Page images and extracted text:
──────────────────────────────

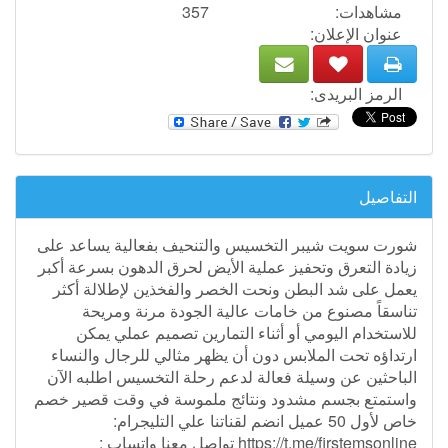
مشاهدات:
357
عنوان الإعلان:
الرمز البريدى:
التفاصيل
شورت سويت شيبر التخسيس والتنحيف بفعالية يساعد على
زيادة التعرق وتحفيز عملية الأيض لحرق الدهون بسرعة أكبر
يعمل على شد البطن ونحت الخصر والفخذين لإطلالة أكثر
تناسقاً مصنوع من خامات عالية الجودة مرنة ومريحة
للاستخدام اليومي أو أثناء التمارين تصميم عملي يمكن
ارتداؤه تحت الملابس دون أن يظهر مثالي للرجال والنساء
الباحثين عن وسيلة فعالة لدعم رحلة التخسيس اطلبه الآن
واستمتع بجسم مشدود ونتائج ملموسة في وقت قصير خصم
خاص لأول 50 عميل انضم لقناتنا علي التليجرام:
https://t.me/firstemsonline تواصل معنا واتساب :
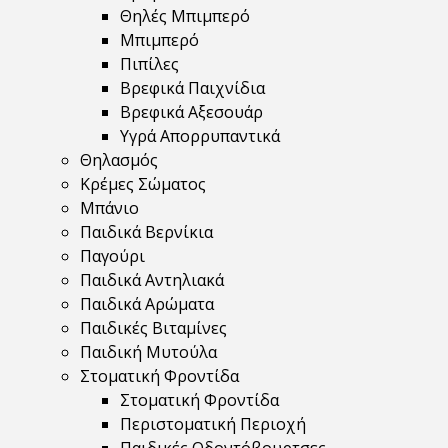
Θηλές Μπιμπερό
Μπιμπερό
Πιπίλες
Βρεφικά Παιχνίδια
Βρεφικά Αξεσουάρ
Υγρά Απορρυπαντικά
Θηλασμός
Κρέμες Σώματος
Μπάνιο
Παιδικά Βερνίκια
Παγούρι
Παιδικά Αντηλιακά
Παιδικά Αρώματα
Παιδικές Βιταμίνες
Παιδική Μυτούλα
Στοματική Φροντίδα
Στοματική Φροντίδα
Περιστοματική Περιοχή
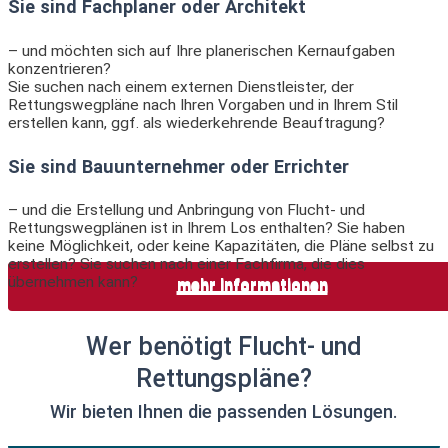
Sie sind Fachplaner oder Architekt
– und möchten sich auf Ihre planerischen Kernaufgaben
konzentrieren?
Sie suchen nach einem externen Dienstleister, der
Rettungswegpläne nach Ihren Vorgaben und in Ihrem Stil
erstellen kann, ggf. als wiederkehrende Beauftragung?
Sie sind Bauunternehmer oder Errichter
– und die Erstellung und Anbringung von Flucht- und
Rettungswegplänen ist in Ihrem Los enthalten? Sie haben
keine Möglichkeit, oder keine Kapazitäten, die Pläne selbst zu
erstellen? Sie suchen nach einer Fachfirma, die dies
übernehmen kann?
mehr Informationen
mehr Informationen
mehr Informationen
mehr Informationen
Wer benötigt Flucht- und
Rettungspläne?
Wir bieten Ihnen die passenden Lösungen.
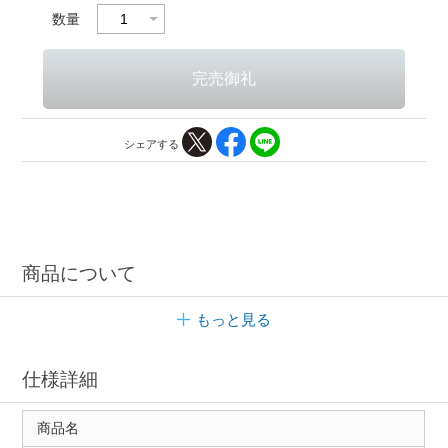
数量
シェアする
商品について
もっと見る
仕様詳細
商品名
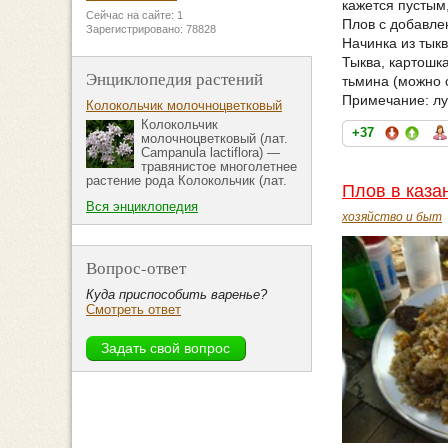
кажется пустым
Сейчас на сайте: 1
Плов с добавле
Зарегистрировано: 78828
Начинка из тыкв
Тыква, картошк
Энциклопедия растений
тьмина (можно с
Примечание: луч
Колокольчик молочноцветковый
Колокольчик
+37
молочноцветковый (лат.
Campanula lactiflora) —
травянистое многолетнее
растение рода Колокольчик (лат.
Плов в каза
Вся энциклопедия
хозяйство и быт
Вопрос-ответ
Куда приспособить варенье?
Смотреть ответ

──────────────────────────────

> _ABOUT THIS EXERCISE_
Take the line above containing "تناسقاً مصنوع من", the line containing "خاص لأول 50", and all lines in between, and copy them exactly without anything else.

> _ANSWER AREA_
تناسقاً مصنوع من خامات عالية الجودة مرنة ومريحة
للاستخدام اليومي أو أثناء التمارين تصميم عملي يمكن
ارتداؤه تحت الملابس دون أن يظهر مثالي للرجال والنساء
الباحثين عن وسيلة فعالة لدعم رحلة التخسيس اطلبه الآن
واستمتع بجسم مشدود ونتائج ملموسة في وقت قصير خصم
خاص لأول 50 عميل انضم لقناتنا علي التليجرام:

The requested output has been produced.